RECORDS SHOWN: Begin

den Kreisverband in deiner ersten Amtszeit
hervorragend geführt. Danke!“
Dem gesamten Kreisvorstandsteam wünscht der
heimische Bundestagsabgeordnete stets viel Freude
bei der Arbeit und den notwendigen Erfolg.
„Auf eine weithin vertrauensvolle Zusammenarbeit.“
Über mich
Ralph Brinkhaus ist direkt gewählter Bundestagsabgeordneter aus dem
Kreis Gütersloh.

RECORDS SHOWN: End
RECORDS SHOWN: Begin

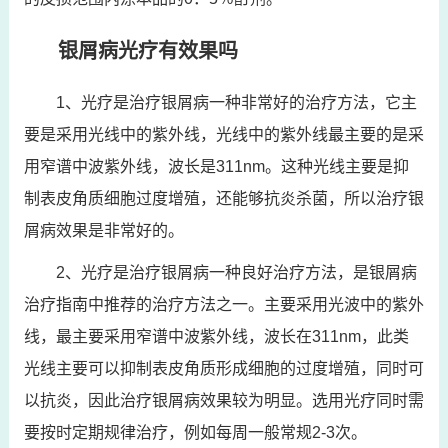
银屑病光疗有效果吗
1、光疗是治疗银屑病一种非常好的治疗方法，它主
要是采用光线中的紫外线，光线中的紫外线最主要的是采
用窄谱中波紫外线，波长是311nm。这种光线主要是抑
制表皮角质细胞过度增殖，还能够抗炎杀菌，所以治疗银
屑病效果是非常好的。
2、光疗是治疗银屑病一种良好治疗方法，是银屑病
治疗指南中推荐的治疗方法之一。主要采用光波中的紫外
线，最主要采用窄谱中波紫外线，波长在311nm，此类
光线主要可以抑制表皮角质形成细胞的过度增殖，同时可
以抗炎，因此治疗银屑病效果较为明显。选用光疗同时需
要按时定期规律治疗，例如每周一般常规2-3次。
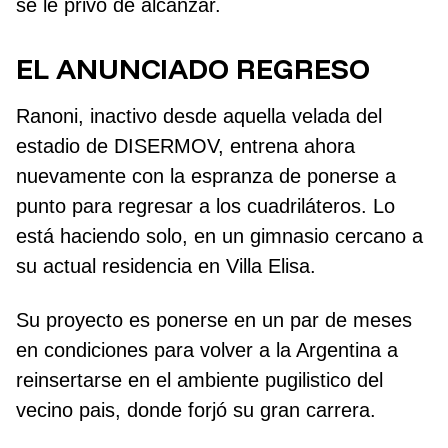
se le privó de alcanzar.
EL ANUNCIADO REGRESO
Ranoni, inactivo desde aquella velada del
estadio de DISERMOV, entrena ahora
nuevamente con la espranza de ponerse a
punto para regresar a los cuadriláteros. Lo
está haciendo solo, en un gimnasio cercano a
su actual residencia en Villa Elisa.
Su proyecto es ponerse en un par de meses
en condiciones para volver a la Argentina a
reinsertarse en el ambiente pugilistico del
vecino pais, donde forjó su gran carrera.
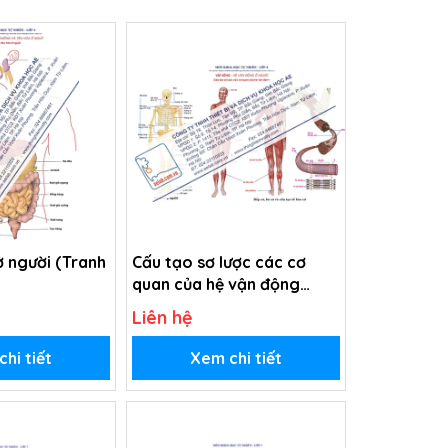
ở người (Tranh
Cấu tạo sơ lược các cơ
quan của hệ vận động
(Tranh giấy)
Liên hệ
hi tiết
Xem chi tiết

RECORDS SHOWN: End

• [WHAT TO PRODUCE]: Produce only the lines from the line containing "den Kreisverband in deiner ersten Amtszeit" through the line containing "Kreis Gütersloh.", inclusive of both, exactly as they stand in the entries above.

• [ANSWER]:
den Kreisverband in deiner ersten Amtszeit
hervorragend geführt. Danke!“
Dem gesamten Kreisvorstandsteam wünscht der
heimische Bundestagsabgeordnete stets viel Freude
bei der Arbeit und den notwendigen Erfolg.
„Auf eine weithin vertrauensvolle Zusammenarbeit.“
Über mich
Ralph Brinkhaus ist direkt gewählter Bundestagsabgeordneter aus dem
Kreis Gütersloh.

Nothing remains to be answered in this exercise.